Depart from the Lord

By | February 7, 2013

Both the first reading and the Gospel capture the experience of persons wishing to back away from God on account of an awareness of their own sinfulness. Isaiah views himself as doomed to be so close to God. God however has other plans and, in his mercy, sends an angel to purify Isaiah and then empowers him for the work of mission.

The same is true for Peter in today’s Gospel. The miracle of the huge catch puts Peter squarely in the presence of the mystery of Jesus. Who is this man? Peter, sensing his own sinfulness and something far greater and more holy than he at work in Jesus, begs Christ to depart from him. Jesus however knows what he is about and calls Peter to come and be his disciple. Time and again you and I are made aware of the nearness of God and this causes us to become acutely aware of our own sinfulness and thus would sooner have God depart. Yet it is precisely at these moments that God asks us to stay with him and become more deeply his disciple.

One example of this may be during prayer. Anyone who has quieted themselves in a real attempt to draw God near in prayer has bumped against an awareness of their own sinfulness. It does not take much self-reflection to encounter how we may have failed others, ourselves or God. In this moment of honesty our human weakness would sooner abandon the whole affair. It is at these moments however that we must resist and embrace the truth that God has called us to prayer and does not wish us to leave. He has called us to friendship and, like Isaiah, he will purify us for his presence. It is in prayer that he slowly begins the work of convincing us of his love for us, so that we like Peter can be about the work of mission.

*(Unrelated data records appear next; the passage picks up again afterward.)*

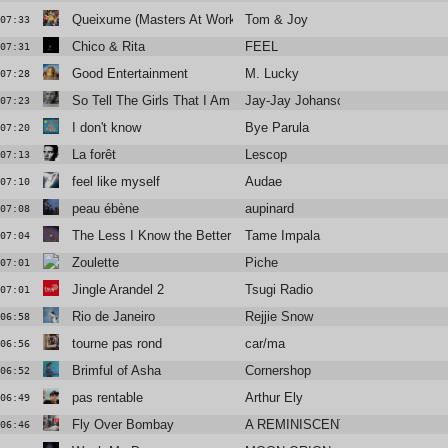
Queixume (Masters At Work Remix)
Tom & Joy
07:33
Chico & Rita
FEEL
07:31
Good Entertainment
M. Lucky
07:28
So Tell The Girls That I Am Back In Town
Jay-Jay Johanson
07:23
I don't know
Bye Parula
07:20
La forêt
Lescop
07:13
feel like myself
Audae
07:10
peau ébène
aupinard
07:08
The Less I Know the Better
Tame Impala
07:04
Zoulette
Piche
07:01
Jingle Arandel 2
Tsugi Radio
07:01
Rio de Janeiro
Rejjie Snow
06:58
tourne pas rond
car/ma
06:56
Brimful of Asha
Cornershop
06:52
pas rentable
Arthur Ely
06:49
Fly Over Bombay
A REMINISCENT DRIVE
06:46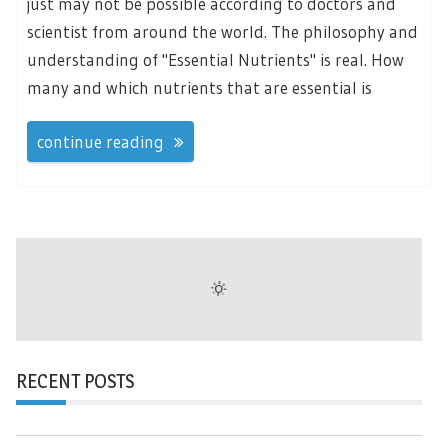
just may not be possible according to doctors and
scientist from around the world. The philosophy and
understanding of "Essential Nutrients" is real. How
many and which nutrients that are essential is
continue reading
RECENT POSTS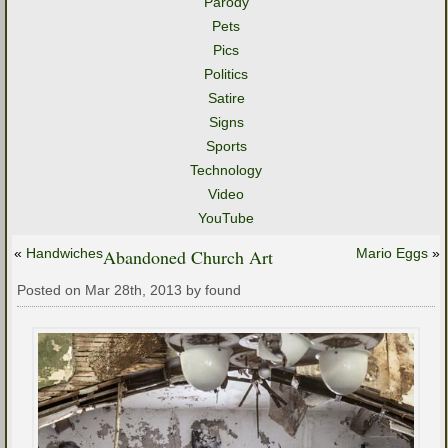
Parody
Pets
Pics
Politics
Satire
Signs
Sports
Technology
Video
YouTube
«
Handwiches
Abandoned Church Art
Mario Eggs
»
Posted on Mar 28th, 2013 by found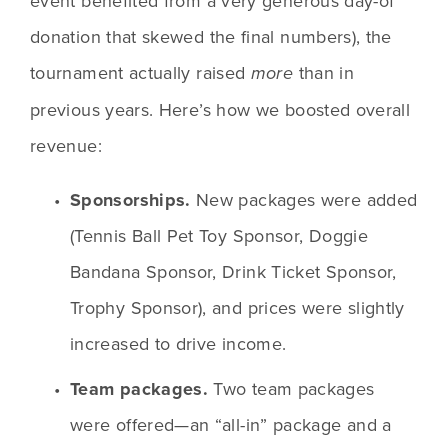
event benefited from a very generous day-of 
donation that skewed the final numbers), the 
tournament actually raised 
than in 
more 
previous years. Here’s how we boosted overall 
revenue:
Sponsorships.
 New packages were added 
(Tennis Ball Pet Toy Sponsor, Doggie 
Bandana Sponsor, Drink Ticket Sponsor, 
Trophy Sponsor), and prices were slightly 
increased to drive income. 
Team packages.
 Two team packages 
were offered—an “all-in” package and a 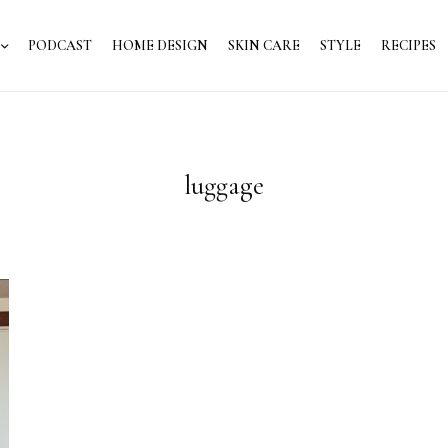
PODCAST
HOME DESIGN
SKIN CARE
STYLE
RECIPES
luggage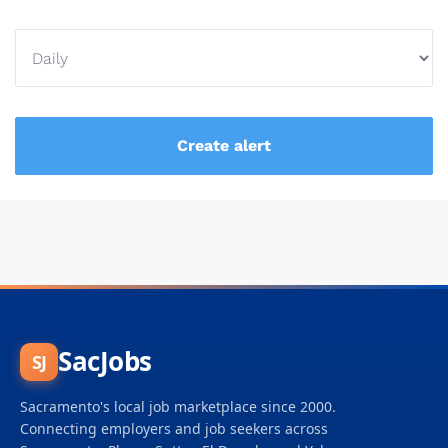
SacJobs
SJ
Sacramento's local job marketplace since 2000.
Connecting employers and job seekers across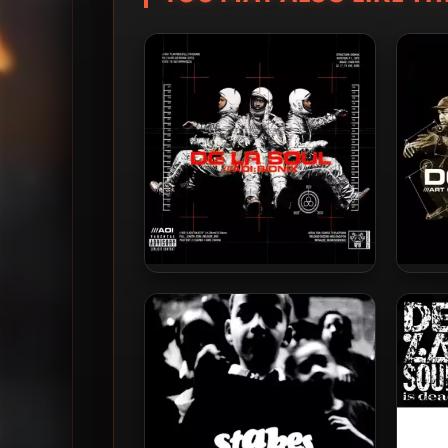
De La Soul – 2001 – AOI:
De 
Bionix (2023-Reissue) [24-bit
M
/ 96kHz]
Rei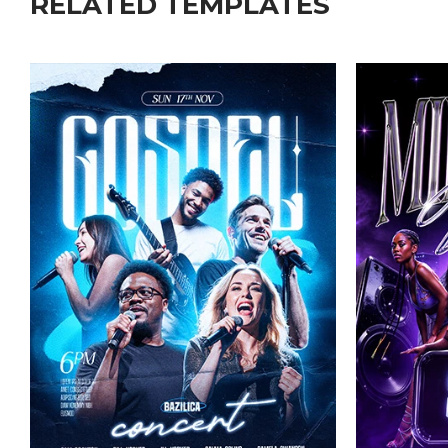
RELATED TEMPLATES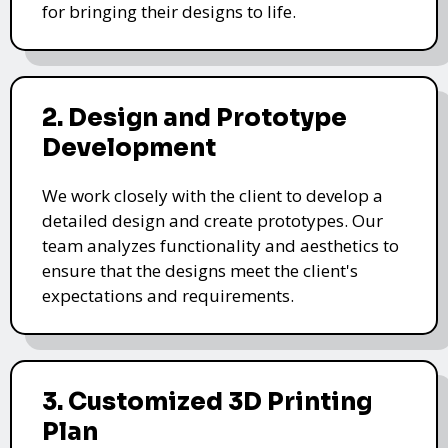
for bringing their designs to life.
2. Design and Prototype
Development
We work closely with the client to develop a
detailed design and create prototypes. Our
team analyzes functionality and aesthetics to
ensure that the designs meet the client's
expectations and requirements.
3. Customized 3D Printing
Plan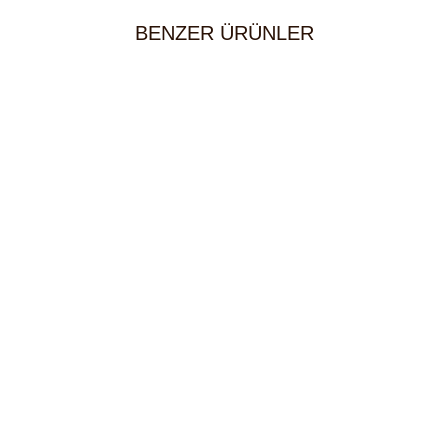
BENZER ÜRÜNLER
Beef Schnitzel
30,00
KM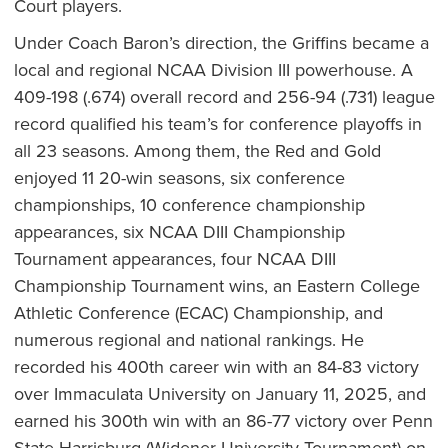
Court players.
Under Coach Baron’s direction, the Griffins became a
local and regional NCAA Division III powerhouse. A
409-198 (.674) overall record and 256-94 (.731) league
record qualified his team’s for conference playoffs in
all 23 seasons. Among them, the Red and Gold
enjoyed 11 20-win seasons, six conference
championships, 10 conference championship
appearances, six NCAA DIII Championship
Tournament appearances, four NCAA DIII
Championship Tournament wins, an Eastern College
Athletic Conference (ECAC) Championship, and
numerous regional and national rankings. He
recorded his 400th career win with an 84-83 victory
over Immaculata University on January 11, 2025, and
earned his 300th win with an 86-77 victory over Penn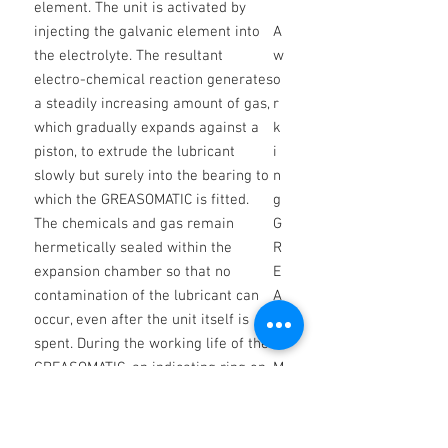
element. The unit is activated by
injecting the galvanic element into
A
the electrolyte. The resultant
w
electro-chemical reaction generates
o
a steadily increasing amount of gas,
r
which gradually expands against a
k
piston, to extrude the lubricant
i
slowly but surely into the bearing to
n
which the GREASOMATIC is fitted.
g
The chemicals and gas remain
G
hermetically sealed within the
R
expansion chamber so that no
E
contamination of the lubricant can
A
occur, even after the unit itself is
S
spent. During the working life of the
O
GREASOMATIC, an indicating ring on
M
the ejection piston shows through
A
translucent windows in the body to
TI
enable the discharge state to be
C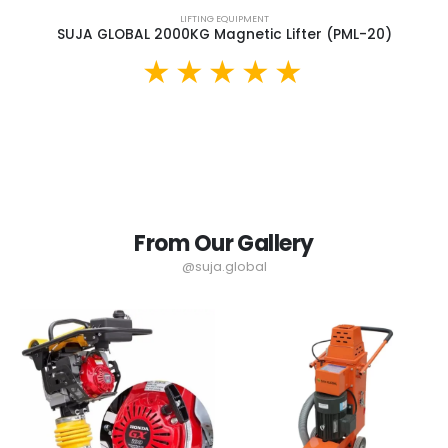
LIFTING EQUIPMENT
SUJA GLOBAL 2000KG Magnetic Lifter (PML-20)
From Our Gallery
@suja.global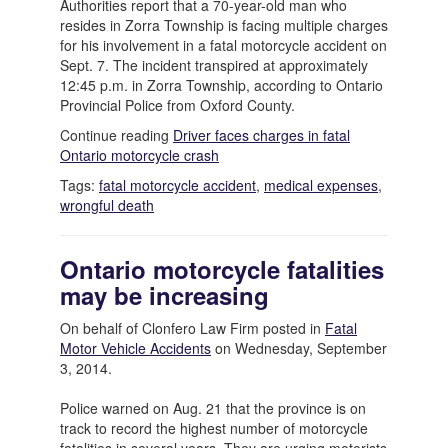
Authorities report that a 70-year-old man who
resides in Zorra Township is facing multiple charges
for his involvement in a fatal motorcycle accident on
Sept. 7. The incident transpired at approximately
12:45 p.m. in Zorra Township, according to Ontario
Provincial Police from Oxford County.
Continue reading
Driver faces charges in fatal
Ontario motorcycle crash
Tags:
fatal motorcycle accident
,
medical expenses
,
wrongful death
Ontario motorcycle fatalities
may be increasing
On behalf of Clonfero Law Firm posted in
Fatal
Motor Vehicle Accidents
on Wednesday, September
3, 2014.
Police warned on Aug. 21 that the province is on
track to record the highest number of motorcycle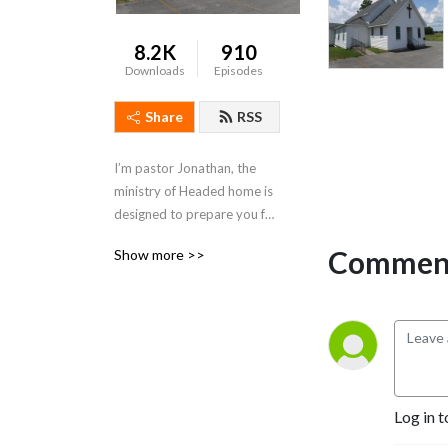
8.2K
910
Downloads
Episodes
Share
RSS
I’m pastor Jonathan, the 
ministry of Headed home is 
designed to prepare you for 
that day we will all face, our 
Comment
Show more >>
last.
Log in t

Sometimes this desire to back away from God is experienced when we are to speak some truth of God or of the faith. This may be with family or friends or some other public witness. It can be a very awkward encounter. We may feel inside the prompting to speak, always with charity, and yet, at the same moment, our humanness knows all too well the contradiction of our sinfulness. We can sense a fear inside of hypocrisy. The desire is then to have the Lord depart and choose someone else, and yet if sinlessness were the qualification for speaking the truth of the Gospel, the church would be silent. In God’s strange ways he chooses the weak and the foolish to preach to the proud.

Consider also those times when we seek God’s forgiveness in the sacrament of reconciliation. The highlight of the whole sacrament is the final gift of absolution and the wiping away of all sin, and yet this is often the moment that we struggle to believe that it’s all over and that all is now well. It is as if the soul is still saying to God, “Depart from me I am a sinful man,” and yet God asks us for great faith in his love at this moment.

Opportunities for Holiness

1. Persevere in prayer despite an awareness of sin.

2. Accept an invitation to speak truth in love.

Fr. Vander Steeg is pastor of St. Bernard Parish and St. Philip the Apostle Parish, Green Bay.